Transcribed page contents
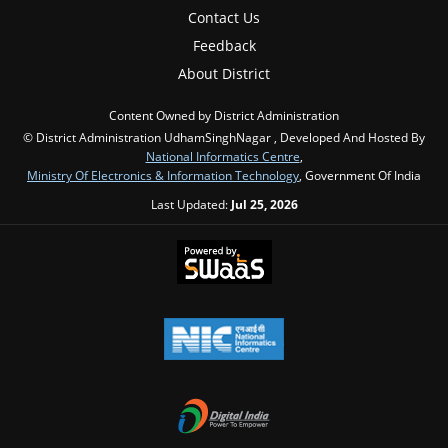
Contact Us
Feedback
About District
Content Owned by District Administration
© District Administration UdhamSinghNagar , Developed And Hosted By
National Informatics Centre
,
Ministry Of Electronics & Information Technology
, Government Of India
Last Updated:
Jul 25, 2026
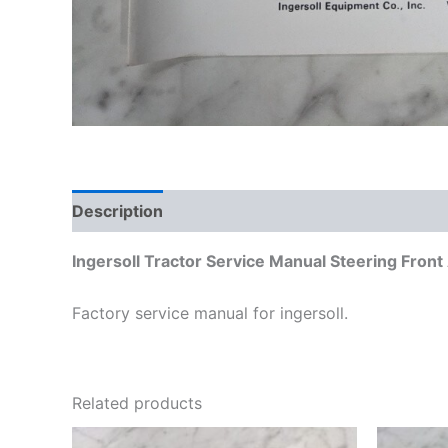
Description
Additional information
Ingersoll Tractor Service Manual Steering Fron
Factory service manual for ingersoll.
Related products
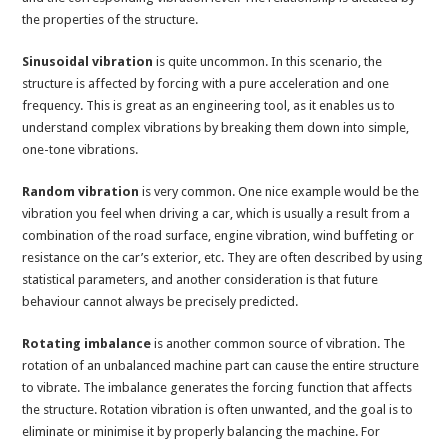
the properties of the structure.
Sinusoidal vibration
is quite uncommon. In this scenario, the
structure is affected by forcing with a pure acceleration and one
frequency. This is great as an engineering tool, as it enables us to
understand complex vibrations by breaking them down into simple,
one-tone vibrations.
Random vibration
is very common. One nice example would be the
vibration you feel when driving a car, which is usually a result from a
combination of the road surface, engine vibration, wind buffeting or
resistance on the car’s exterior, etc. They are often described by using
statistical parameters, and another consideration is that future
behaviour cannot always be precisely predicted.
Rotating imbalance
is another common source of vibration. The
rotation of an unbalanced machine part can cause the entire structure
to vibrate. The imbalance generates the forcing function that affects
the structure. Rotation vibration is often unwanted, and the goal is to
eliminate or minimise it by properly balancing the machine. For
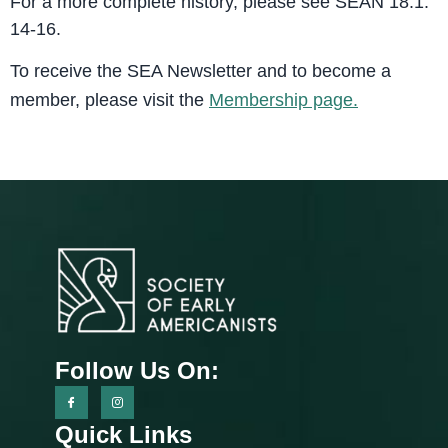
For a more complete history, please see SEAN 18.1:
14-16.
To receive the SEA Newsletter and to become a
member, please visit the
Membership page.
Follow Us On:
Quick Links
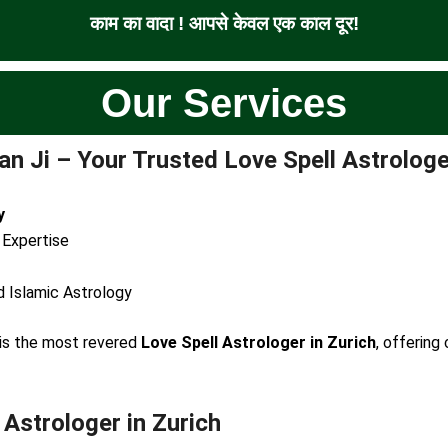
काम का वादा ! आपसे केवल एक काल दूर!
Our Services
n Ji – Your Trusted Love Spell Astrologe
y
 Expertise
d Islamic Astrology
e is the most revered
Love Spell Astrologer in Zurich
, offering
 Astrologer in Zurich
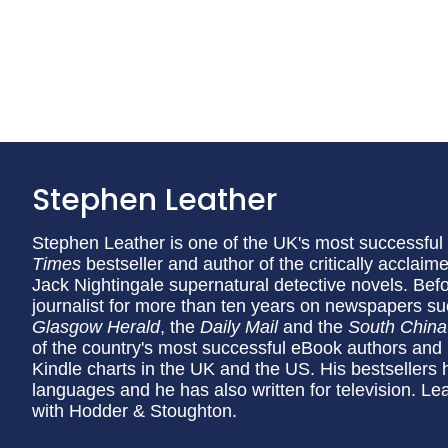
Stephen Leather
Stephen Leather is one of the UK's most successful 
Times
bestseller and author of the critically acclai
Jack Nightingale supernatural detective novels. Bef
journalist for more than ten years on newspapers s
Glasgow Herald
, the
Daily Mail
and the
South China
of the country's most successful eBook authors and 
Kindle charts in the UK and the US. His bestsellers h
languages and he has also written for television. Le
with Hodder & Stoughton.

Brief: Transcribe each of the records above precisely, with no pictures in the copy.

Solved problem:
Contact Us
Feedback
About District
Content Owned by District Administration
© District Administration UdhamSinghNagar , Developed And Hosted By
National Informatics Centre
,
Ministry Of Electronics & Information Technology
, Government Of India
Last Updated:
Jul 25, 2026
Description
Additional information
Ingersoll Tractor Service Manual Steering Fron
Factory service manual for ingersoll.
Related products
the properties of the structure.
Sinusoidal vibration
is quite uncommon. In this scenario, the
structure is affected by forcing with a pure acceleration and one
frequency. This is great as an engineering tool, as it enables us to
understand complex vibrations by breaking them down into simple,
one-tone vibrations.
Random vibration
is very common. One nice example would be the
vibration you feel when driving a car, which is usually a result from a
combination of the road surface, engine vibration, wind buffeting or
resistance on the car’s exterior, etc. They are often described by using
statistical parameters, and another consideration is that future
behaviour cannot always be precisely predicted.
Rotating imbalance
is another common source of vibration. The
rotation of an unbalanced machine part can cause the entire structure
to vibrate. The imbalance generates the forcing function that affects
the structure. Rotation vibration is often unwanted, and the goal is to
eliminate or minimise it by properly balancing the machine. For
For a more complete history, please see SEAN 18.1:
14-16.
To receive the SEA Newsletter and to become a
member, please visit the
Membership page.
Follow Us On:
Quick Links
काम का वादा ! आपसे केवल एक काल दूर!
Our Services
n Ji – Your Trusted Love Spell Astrologe
y
 Expertise
d Islamic Astrology
e is the most revered
Love Spell Astrologer in Zurich
, offering
 Astrologer in Zurich
Stephen Leather
Stephen Leather is one of the UK's most successful 
Times
bestseller and author of the critically acclai
Jack Nightingale supernatural detective novels. Bef
journalist for more than ten years on newspapers s
Glasgow Herald
, the
Daily Mail
and the
South China
of the country's most successful eBook authors and 
Kindle charts in the UK and the US. His bestsellers h
languages and he has also written for television. Le
with Hodder & Stoughton.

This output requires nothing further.